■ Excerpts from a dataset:

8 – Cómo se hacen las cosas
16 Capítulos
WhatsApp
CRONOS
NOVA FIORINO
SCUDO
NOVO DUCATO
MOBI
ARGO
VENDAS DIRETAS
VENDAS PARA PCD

■ PROBLEM STATEMENT: Give the entries again in full, exactly as they were written above.

■ OUTPUT:
8 – Cómo se hacen las cosas
16 Capítulos
WhatsApp
CRONOS
NOVA FIORINO
SCUDO
NOVO DUCATO
MOBI
ARGO
VENDAS DIRETAS
VENDAS PARA PCD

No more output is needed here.